DATA SECTION:

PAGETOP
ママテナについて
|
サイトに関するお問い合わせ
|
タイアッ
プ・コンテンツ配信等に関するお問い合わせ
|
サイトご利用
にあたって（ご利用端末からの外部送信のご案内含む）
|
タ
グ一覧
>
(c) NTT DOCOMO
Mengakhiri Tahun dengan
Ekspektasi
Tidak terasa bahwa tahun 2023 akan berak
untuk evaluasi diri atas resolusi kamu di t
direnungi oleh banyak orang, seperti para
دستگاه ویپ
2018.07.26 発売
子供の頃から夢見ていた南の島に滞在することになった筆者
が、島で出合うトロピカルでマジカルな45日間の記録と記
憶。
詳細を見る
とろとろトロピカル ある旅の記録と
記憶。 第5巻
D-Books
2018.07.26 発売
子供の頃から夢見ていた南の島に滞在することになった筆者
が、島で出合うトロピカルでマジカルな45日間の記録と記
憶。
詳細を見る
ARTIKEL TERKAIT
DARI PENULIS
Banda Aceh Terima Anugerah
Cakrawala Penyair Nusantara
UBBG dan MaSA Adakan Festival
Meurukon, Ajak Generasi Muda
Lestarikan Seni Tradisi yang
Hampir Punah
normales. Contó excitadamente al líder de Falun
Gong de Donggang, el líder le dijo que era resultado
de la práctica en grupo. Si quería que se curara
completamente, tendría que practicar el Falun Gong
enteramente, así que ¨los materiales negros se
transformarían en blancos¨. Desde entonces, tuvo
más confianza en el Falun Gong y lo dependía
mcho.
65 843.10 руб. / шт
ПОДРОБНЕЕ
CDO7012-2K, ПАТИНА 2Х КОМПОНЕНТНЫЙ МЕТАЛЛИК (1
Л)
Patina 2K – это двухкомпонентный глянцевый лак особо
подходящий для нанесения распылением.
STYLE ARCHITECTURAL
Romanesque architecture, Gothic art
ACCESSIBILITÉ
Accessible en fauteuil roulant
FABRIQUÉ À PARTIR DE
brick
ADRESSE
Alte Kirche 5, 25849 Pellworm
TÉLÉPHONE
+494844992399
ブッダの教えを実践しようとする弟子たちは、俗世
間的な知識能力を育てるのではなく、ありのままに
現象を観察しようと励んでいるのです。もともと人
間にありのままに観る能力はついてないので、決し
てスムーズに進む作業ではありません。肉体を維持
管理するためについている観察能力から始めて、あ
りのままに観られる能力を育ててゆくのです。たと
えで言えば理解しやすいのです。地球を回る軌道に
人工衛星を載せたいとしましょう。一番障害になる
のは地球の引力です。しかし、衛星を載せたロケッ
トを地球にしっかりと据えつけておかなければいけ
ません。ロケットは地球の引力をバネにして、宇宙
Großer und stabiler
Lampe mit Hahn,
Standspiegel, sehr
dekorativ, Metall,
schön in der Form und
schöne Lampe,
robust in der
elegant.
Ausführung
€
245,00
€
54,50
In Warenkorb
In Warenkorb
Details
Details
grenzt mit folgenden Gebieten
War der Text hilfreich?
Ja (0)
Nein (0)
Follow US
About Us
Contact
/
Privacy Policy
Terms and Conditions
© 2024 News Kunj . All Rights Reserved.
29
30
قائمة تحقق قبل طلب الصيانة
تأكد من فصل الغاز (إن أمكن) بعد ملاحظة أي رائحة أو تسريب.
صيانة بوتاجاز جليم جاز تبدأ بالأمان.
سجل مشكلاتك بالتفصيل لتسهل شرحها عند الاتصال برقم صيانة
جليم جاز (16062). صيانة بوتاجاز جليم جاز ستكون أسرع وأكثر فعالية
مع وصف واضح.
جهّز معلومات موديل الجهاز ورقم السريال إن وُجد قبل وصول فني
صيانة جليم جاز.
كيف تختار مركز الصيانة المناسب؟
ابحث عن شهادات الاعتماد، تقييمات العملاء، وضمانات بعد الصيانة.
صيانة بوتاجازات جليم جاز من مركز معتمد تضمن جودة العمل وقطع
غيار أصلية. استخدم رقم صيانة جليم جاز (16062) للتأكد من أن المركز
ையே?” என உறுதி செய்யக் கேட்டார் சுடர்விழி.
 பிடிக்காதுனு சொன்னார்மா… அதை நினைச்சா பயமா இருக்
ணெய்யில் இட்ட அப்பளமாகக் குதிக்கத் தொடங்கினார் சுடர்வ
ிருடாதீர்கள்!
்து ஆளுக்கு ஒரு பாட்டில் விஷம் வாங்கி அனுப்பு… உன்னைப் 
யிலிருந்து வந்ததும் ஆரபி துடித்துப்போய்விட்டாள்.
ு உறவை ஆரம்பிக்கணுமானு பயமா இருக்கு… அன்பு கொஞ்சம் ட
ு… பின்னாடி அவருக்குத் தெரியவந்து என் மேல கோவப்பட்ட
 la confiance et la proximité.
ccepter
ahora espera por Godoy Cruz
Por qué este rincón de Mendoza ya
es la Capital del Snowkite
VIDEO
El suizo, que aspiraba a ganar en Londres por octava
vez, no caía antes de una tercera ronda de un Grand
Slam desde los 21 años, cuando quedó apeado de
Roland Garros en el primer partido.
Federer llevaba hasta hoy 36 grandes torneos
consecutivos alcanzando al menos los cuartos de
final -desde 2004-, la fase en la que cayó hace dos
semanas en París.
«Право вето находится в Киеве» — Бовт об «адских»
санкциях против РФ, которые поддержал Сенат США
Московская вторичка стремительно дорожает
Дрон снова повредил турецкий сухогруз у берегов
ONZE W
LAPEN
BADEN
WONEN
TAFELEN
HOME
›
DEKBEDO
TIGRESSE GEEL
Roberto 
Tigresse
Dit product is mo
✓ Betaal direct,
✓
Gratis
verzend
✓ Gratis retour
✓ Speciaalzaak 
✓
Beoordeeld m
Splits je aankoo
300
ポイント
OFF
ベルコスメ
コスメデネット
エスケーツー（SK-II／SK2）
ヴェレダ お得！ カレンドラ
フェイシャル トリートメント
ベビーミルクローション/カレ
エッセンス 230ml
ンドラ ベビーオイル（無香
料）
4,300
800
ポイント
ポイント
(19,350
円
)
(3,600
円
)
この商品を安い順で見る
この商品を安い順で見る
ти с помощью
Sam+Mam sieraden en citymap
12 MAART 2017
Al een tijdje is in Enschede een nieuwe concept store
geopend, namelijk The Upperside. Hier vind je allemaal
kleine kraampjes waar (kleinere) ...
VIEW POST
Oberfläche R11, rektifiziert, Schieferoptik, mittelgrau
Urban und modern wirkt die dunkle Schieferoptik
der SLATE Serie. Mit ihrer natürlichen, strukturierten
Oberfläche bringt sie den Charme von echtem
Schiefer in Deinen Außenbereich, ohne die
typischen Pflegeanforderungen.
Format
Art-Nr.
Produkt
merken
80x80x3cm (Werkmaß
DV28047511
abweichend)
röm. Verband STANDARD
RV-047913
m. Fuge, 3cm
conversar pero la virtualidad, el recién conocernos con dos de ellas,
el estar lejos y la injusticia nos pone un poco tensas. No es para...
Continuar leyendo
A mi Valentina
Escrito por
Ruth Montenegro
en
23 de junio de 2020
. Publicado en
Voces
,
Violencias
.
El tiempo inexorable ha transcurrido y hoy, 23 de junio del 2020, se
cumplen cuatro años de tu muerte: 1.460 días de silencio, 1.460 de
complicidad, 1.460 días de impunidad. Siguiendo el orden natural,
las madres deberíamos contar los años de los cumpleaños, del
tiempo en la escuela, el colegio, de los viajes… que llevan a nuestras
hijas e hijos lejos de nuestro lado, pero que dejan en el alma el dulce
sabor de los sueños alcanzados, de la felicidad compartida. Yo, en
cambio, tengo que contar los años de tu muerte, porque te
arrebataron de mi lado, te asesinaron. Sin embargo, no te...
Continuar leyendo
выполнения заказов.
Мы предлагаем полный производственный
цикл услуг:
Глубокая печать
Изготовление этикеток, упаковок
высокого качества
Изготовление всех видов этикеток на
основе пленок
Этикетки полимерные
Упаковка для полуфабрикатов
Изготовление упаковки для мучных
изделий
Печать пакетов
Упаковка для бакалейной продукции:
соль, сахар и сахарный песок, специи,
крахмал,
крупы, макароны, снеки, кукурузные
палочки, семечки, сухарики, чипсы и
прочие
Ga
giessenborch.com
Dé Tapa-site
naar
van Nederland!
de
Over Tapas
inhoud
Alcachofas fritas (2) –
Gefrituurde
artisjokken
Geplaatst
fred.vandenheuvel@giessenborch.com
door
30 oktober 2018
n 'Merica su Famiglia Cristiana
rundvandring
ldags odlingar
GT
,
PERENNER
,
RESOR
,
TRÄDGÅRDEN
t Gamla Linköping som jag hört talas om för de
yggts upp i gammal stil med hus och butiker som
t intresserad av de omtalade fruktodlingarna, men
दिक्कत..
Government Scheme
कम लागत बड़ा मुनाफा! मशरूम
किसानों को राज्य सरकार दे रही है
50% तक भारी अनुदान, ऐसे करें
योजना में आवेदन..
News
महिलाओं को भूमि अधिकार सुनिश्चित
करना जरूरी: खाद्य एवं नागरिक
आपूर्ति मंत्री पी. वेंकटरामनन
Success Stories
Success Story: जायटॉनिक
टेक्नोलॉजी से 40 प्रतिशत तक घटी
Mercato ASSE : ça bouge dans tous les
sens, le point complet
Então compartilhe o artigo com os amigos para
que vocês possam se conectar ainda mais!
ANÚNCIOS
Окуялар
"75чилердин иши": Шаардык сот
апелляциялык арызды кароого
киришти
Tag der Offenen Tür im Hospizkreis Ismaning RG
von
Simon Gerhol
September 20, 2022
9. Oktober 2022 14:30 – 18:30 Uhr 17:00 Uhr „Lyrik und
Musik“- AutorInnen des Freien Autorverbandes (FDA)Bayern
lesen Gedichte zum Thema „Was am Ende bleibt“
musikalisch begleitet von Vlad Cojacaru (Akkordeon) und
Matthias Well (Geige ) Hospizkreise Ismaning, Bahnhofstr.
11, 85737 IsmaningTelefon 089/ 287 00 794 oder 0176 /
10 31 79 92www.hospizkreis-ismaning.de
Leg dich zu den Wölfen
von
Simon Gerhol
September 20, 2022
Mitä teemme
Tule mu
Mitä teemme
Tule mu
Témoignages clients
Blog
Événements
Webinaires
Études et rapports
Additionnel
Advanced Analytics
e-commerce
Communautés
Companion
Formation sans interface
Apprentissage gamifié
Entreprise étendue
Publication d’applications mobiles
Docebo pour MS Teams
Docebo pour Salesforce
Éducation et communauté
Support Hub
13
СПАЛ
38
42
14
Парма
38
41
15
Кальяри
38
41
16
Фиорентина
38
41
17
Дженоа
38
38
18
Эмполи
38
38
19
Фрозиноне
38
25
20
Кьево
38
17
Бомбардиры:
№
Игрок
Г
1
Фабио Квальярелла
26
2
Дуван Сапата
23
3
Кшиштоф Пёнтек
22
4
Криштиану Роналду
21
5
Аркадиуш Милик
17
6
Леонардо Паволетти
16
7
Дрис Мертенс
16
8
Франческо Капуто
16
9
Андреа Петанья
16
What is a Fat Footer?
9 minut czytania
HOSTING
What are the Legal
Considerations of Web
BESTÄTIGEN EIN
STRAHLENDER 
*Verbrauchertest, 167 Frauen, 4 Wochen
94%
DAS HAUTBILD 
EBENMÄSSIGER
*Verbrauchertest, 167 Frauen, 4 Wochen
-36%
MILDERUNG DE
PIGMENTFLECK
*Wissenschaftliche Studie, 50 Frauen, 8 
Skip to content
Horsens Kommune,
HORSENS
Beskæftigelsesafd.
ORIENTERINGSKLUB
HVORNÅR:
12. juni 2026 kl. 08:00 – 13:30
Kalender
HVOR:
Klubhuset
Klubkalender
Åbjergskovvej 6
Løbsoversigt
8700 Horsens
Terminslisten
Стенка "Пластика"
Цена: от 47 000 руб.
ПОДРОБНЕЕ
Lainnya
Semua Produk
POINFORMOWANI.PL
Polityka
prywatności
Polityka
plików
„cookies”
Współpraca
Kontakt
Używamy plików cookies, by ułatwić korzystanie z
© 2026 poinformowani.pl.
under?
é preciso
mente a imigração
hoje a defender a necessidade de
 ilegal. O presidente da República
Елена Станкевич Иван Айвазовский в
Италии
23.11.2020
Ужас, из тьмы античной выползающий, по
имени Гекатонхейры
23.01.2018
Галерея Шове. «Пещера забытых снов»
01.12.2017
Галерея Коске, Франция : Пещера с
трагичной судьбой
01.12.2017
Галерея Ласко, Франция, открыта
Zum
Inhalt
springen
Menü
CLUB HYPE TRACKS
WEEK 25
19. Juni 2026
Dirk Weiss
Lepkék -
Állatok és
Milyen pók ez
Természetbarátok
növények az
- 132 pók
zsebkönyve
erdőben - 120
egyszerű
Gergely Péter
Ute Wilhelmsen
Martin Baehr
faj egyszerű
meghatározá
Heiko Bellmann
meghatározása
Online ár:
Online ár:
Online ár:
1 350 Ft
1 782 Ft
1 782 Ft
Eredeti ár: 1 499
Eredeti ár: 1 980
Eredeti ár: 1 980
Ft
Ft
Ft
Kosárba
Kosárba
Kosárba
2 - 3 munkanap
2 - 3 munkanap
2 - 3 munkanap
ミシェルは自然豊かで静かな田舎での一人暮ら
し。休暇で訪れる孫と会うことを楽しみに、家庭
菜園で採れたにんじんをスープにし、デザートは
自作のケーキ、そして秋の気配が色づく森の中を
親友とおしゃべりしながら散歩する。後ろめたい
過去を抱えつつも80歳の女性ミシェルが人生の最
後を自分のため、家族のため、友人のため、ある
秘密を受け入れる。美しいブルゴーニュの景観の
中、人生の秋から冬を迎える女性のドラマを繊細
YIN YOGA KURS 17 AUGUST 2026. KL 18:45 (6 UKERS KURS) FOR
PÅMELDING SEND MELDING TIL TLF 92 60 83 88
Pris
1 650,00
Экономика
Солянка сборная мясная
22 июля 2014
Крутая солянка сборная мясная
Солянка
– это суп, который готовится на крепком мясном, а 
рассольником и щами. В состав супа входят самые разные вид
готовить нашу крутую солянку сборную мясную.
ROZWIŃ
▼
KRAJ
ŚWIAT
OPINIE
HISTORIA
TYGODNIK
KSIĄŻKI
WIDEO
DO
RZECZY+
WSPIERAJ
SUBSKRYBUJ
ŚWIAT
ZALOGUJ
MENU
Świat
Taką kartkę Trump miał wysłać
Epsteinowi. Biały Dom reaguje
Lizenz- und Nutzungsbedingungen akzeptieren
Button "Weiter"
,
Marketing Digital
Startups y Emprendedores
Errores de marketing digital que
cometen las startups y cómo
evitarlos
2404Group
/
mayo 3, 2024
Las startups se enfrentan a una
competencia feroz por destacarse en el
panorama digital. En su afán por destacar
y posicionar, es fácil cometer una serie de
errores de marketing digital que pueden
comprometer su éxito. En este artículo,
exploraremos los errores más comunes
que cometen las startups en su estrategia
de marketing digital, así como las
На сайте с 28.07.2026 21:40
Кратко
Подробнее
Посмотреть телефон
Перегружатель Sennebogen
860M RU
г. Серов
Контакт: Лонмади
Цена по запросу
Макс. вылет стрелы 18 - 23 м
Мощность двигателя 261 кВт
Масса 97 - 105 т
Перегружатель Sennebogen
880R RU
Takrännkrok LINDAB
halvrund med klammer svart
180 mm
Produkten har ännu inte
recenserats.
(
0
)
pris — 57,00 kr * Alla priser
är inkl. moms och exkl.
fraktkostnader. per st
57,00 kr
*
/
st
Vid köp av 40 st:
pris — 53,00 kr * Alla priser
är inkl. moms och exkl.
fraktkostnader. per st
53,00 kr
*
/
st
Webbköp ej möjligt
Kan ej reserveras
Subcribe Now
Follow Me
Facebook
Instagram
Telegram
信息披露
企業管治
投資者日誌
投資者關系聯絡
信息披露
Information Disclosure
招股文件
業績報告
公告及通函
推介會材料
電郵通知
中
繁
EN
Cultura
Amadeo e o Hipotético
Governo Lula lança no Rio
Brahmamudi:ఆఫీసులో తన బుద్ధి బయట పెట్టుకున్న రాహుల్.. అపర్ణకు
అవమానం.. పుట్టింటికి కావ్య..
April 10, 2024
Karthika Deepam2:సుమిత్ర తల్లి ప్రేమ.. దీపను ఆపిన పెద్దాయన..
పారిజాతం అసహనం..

WHAT NEEDS TO BE DONE: Would you please filter the lines above and copy every one that includes "мясная"?

SOLUTION FOR THIS TASK:
Солянка сборная мясная
Крутая солянка сборная мясная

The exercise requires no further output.